Various organizations, including the Citizen Group for the Decriminalization of Therapeutic Abortion, and the Feminist Collective for Local Development, have been tirelessly trying to highlight this fact. In order to prove that the these women never intentionally sought out abortions, these groups got forensics on their side. A few renowned forensic experts from the United States reviewed the women’s files in order to analyze and provide their recommendations. Their conclusions supported the petition to free the seventeen women. “Poor women, especially those who could be malnourished or anemic, often have high-risk pregnancies.  This means that they are prone to suffering premature or complicated births…There are many scenarios of fetal or neonatal death without homicide.”

Teresa is one of many women who arrived at a hospital seeking help when faced with an obstetric emergency. Instead, hospital staff turned her over to the police.  We heard the sad story of a mother of a young woman who died rather than risk going to the hospital. “She was bleeding profusely but kept telling me not to take her to the hospital where she feared she would end up with charges of abortion.”  Other women in similar situations choose to take their own lives feeling they have no other option. In El Salvador, an unwanted pregnancy is the first cause of suicide for young women between the ages of 10 and 19. Teresa didn’t decide to end her life but instead, she faces a disproportionate prison sentence.

Based on our conversations with individuals who are defending the seventeen women, we were able to better understand that the legal system condemns women whenever possible. In order to face this situation head on with limited financial resources, the women’s defense has petitioned for pardons. Nevertheless, one fear remains: even if in the end the Supreme Court grants all of the seventeen pardons, El Salvador’s Congress could overturn the decision. On the other hand, if the Court denies the pardons, Congress can’t do anything.

This fear has come true. Recently, El Salvador’s Congress has blocked a favorable ruling from the country’s National Criminology Council as well as by the Supreme Court in the case of one of these women. Congress argues that at this point in time, it doesn’t make sense to grant this particular woman a pardon since she is about to fulfill her sentence. This is the case of Mirna, who was sentenced to twelve years in prison even though her “abortion” was clearly never an abortion. Her child is alive today. In the past weeks, efforts to pardon Mirna have intensified for the painfully obvious injustice against her - and her son who has never seen her.
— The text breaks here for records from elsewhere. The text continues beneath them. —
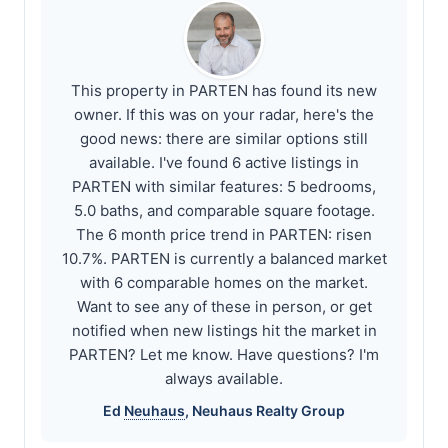
This property in PARTEN has found its new
owner. If this was on your radar, here's the
good news: there are similar options still
available. I've found 6 active listings in
PARTEN with similar features: 5 bedrooms,
5.0 baths, and comparable square footage.
The 6 month price trend in PARTEN: risen
10.7%. PARTEN is currently a balanced market
with 6 comparable homes on the market.
Want to see any of these in person, or get
notified when new listings hit the market in
PARTEN? Let me know. Have questions? I'm
always available.
Ed
Neuhaus
,
Neuhaus
Realty Group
During the visit we had the opportunity to meet with representatives from government and civil society. In meetings with some congresswomen we learned there are several female representatives (we didn’t meet any male representatives) who are looking for alternatives. Many of them told us in private that what is happening is not fair, and they admitted that poverty and misogyny is what is sending these women to jail, but they are afraid to raise their voices because they too can become the target of the Christian fundamentalists.

This is why for JASS Mesoamerica, one of our priorities has been standing by the women human rights defenders to highlight their work, especially the work of those dedicated to advancing sexual and reproductive rights in the context of a sexist total ban on abortion. The misogynistic culture which has promoted and maintained this total ban has contributed to an increase in threats, defamation, and violence against women human rights defenders and organizations.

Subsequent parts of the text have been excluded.